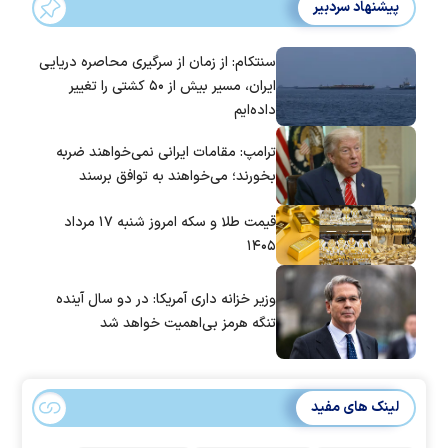
پیشنهاد سردبیر
سنتکام: از زمان از سرگیری محاصره دریایی
ایران، مسیر بیش از ۵۰ کشتی را تغییر
داده‌ایم
ترامپ: مقامات ایرانی نمی‌خواهند ضربه
بخورند؛ می‌خواهند به توافق برسند
قیمت طلا و سکه امروز شنبه ۱۷ مرداد
۱۴۰۵
وزیر خزانه داری آمریکا: در دو سال آینده
تنگه هرمز بی‌اهمیت خواهد شد
لینک های مفید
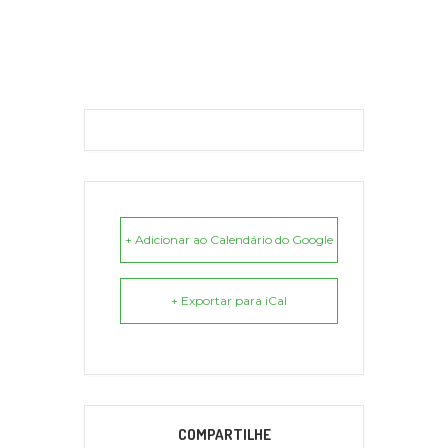
+ Adicionar ao Calendário do Google
+ Exportar para iCal
COMPARTILHE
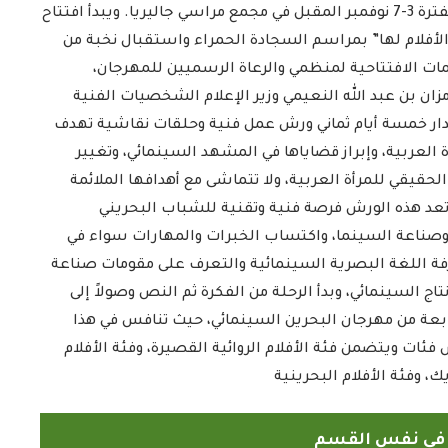
للمهرجان وهيئة أفلام السعودية شريك التطوير في الفترة 3-7 نوفمبر المقبل في مجمع مراسي جاليريا. ويبدأ افتتاح
لأفلام لها” بمراسم السجادة الحمراء واستقبال نخبة من
كلمات الافتتاحية لمنظمي والرعاة الرسميين للمهرجان،
ان بن عبد الله النعيمي وزير الإعلام الشخصيات الفنية
دار خمسة أيام ثماني ورش عمل فنية وحلقات نقاشية تهدف
لعربية، وإبراز قضاياها في المشهد السينمائي، وتغيير
الحقيقي للمرأة العربية، ولا تتماشى مع أهدافها الملائمة
 تعد هذه الورش فرصة فنية وتقنية للشباب البحريني
وصناعة السينما، واكتساب الخبرات والمهارات سواء في
رفة اللغة البصرية السينمائية والتعرف على مقومات صناعة
اج السينمائي، وبدأ الرحلة من الفكرة ثم النص وصولاً إلى
لرابعة من مهرجان البحرين السينمائي، حيث تنافس في هذا
لى خمس فئات ويتضمن فئة الأفلام الروائية القصيرة، وفئة الأفلام
يك، وفئة الأفلام البحرينية
ً في نفس القسم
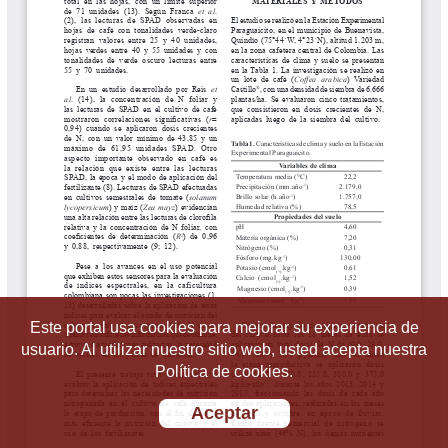
Este portal usa cookies para mejorar su experiencia de
usuario. Al utilizar nuestro sitio web, usted acepta nuestra
Política de cookies.
Aceptar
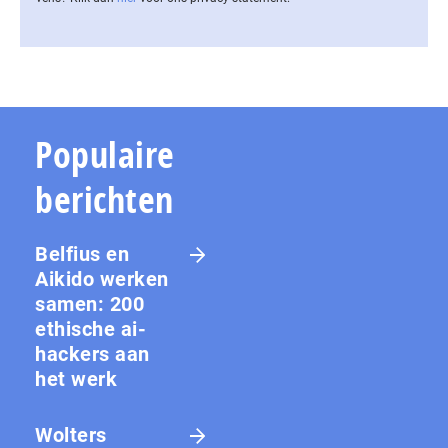
Populaire
berichten
Belfius en
Aikido werken
samen: 200
ethische ai-
hackers aan
het werk
Wolters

◆ ◆ ◆ ◆

## Problem to solve
Beginning with the line containing "في نفس القسم" and ending with the last line of the material, output each line exactly; do not include pictures.

## Exercise answer
ً في نفس القسم
Este portal usa cookies para mejorar su experiencia de
usuario. Al utilizar nuestro sitio web, usted acepta nuestra
Política de cookies.
Aceptar
Populaire
berichten
Belfius en
Aikido werken
samen: 200
ethische ai-
hackers aan
het werk
Wolters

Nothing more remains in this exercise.